▶ _Exercise_
Type out the data exactly as given. Skip any image.

Dataset entries:
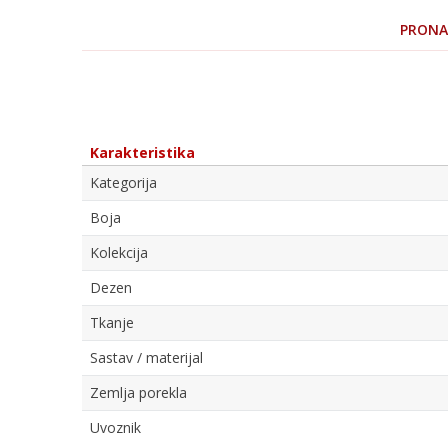
PRONAD
Karakteristika
Kategorija
Boja
Kolekcija
Dezen
Tkanje
Sastav / materijal
Zemlja porekla
Uvoznik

▶ _Result for this task_
PRONAD
Karakteristika
Kategorija
Boja
Kolekcija
Dezen
Tkanje
Sastav / materijal
Zemlja porekla
Uvoznik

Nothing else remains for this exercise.